Education minister Hirokazu Matsuno said June 9 that his ministry will conduct a new inquiry into the existence of the documents which indicate political pressure was applied on the ministry to approve the new faculty plan submitted by the Kake Educational Institution, whose head is a close friend of Prime Minister Shinzo Abe. One of the documents quotes officials of the Cabinet Office as saying that swift approval of the faculty is the “intent of the prime minister.”


More than three weeks have passed since The Asahi Shimbun first reported on the existence of the documents. The Abe administration’s responses to the revelations amounted to nothing but trifling with the public.


Chief Cabinet Secretary Yoshihide Suga dismissed the documents as dubious anonymous writing, while the education ministry tried to secure a swift end to the matter by claiming, after a short investigation, the existence of the documents had not been confirmed.


Kihei Maekawa, a former administrative vice education minister, and others familiar with the matter have said the documents were widely shared within the ministry. In addition, a copy of an e-mail supporting this testimony was presented at the Diet. Despite all this, the administration kept refusing to face the allegations head-on by insisting there was no need to take the documents seriously on grounds it is not known where they originated.


Did the administration suddenly change its stance because it realized it could no longer deflect growing public criticism?

What is outrageous is that Matsuno said Abe instructed him to “swiftly implement a thorough investigation.”


Besides scoffing at the documents as dubious in nature, the prime minister’s office persistently cast a slur on Maekawa’s character, creating an atmosphere that can intimidate bureaucrats into silence.


As the public outcry over the matter refused to die down, Suga tried to shift the blame onto the ministry, saying it made the decision not to mount a fresh investigation.


This attitude has prompted suspicions that the new investigation may be aimed at identifying the officials who leaked the information.

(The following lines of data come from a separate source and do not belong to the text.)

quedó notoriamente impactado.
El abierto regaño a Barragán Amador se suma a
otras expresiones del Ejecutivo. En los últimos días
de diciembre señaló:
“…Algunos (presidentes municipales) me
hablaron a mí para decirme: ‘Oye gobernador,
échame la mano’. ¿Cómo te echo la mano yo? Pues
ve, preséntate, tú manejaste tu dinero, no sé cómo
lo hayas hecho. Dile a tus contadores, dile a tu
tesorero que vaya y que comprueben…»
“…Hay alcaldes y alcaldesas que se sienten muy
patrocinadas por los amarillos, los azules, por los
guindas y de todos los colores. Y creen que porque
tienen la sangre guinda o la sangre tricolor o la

Despite the prime minister’s order of “a thorough investigation,” the Cabinet Office, which is in charge of the National Strategic Special Zones program, under which the institution’s faculty plan was approved, will not be covered. This raises serious doubt about the effectiveness of the new inquiry because the Cabinet Office is said to have conveyed the “the intent of the prime minister” to the ministry.

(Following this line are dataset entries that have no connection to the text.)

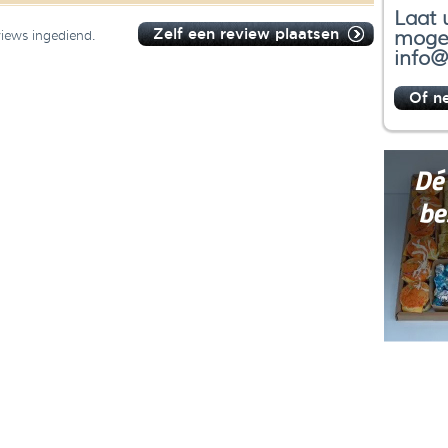
Laat 
Zelf een review plaatsen
mogel
views ingediend.
info@
Of n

The special zones program was launched under Abe’s policy initiative. What the public wants to know is whether Abe’s personal wishes and relationships influenced the decision to approve the faculty plan in any way.


The administration as a whole is accountable for ensuring that such administrative decisions are made in a fair and impartial manner. It is, therefore, vital to look into the Cabinet Office’s alleged involvement in the matter.


In conducting the probe, the ministry should, needless to say, seek the cooperation of everybody involved, including Maekawa.


There are some other requirements concerning the inquiry.


First, outside experts need to be involved to ensure the reliability of the probe.


In such cases, the investigation should ideally be carried out by a team composed entirely of independent experts.

Even if that is difficult, the vigilant eye of the outsider is essential for an effective investigation.


While Matsuno is not eager about the idea, it is simply a commonsense approach.


Secondly, the inquiry should start as quickly as possible.


Although the probe should not be done in a rough-and-ready manner, it should be remembered that the end of the current Diet session is approaching.


The ministry should not be allowed to waste any more time in carrying out the probe.


As soon as the investigation is completed with its outcomes ready to be announced, the Diet should hold a session to hear and discuss the results with the attendance of the prime minister and others involved.


An extension of the session should be considered for that purpose, if necessary.


The probe will test the administration’s commitment to clear up the truth of the matter.